Exercise description: Would you copy the entries that follow exactly, leaving out every picture?
=-=-=
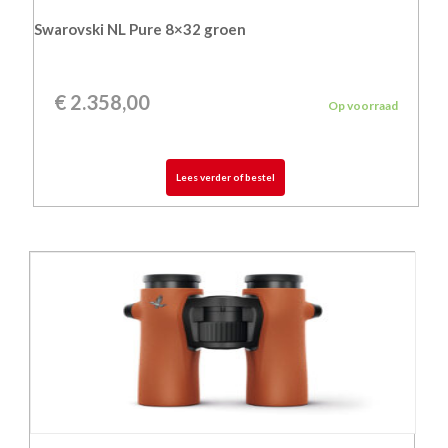
Swarovski NL Pure 8×32 groen
€
2.358,00
Op voorraad
Lees verder of bestel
=-=-=
Completed task:
Swarovski NL Pure 8×32 groen
€
2.358,00
Op voorraad
Lees verder of bestel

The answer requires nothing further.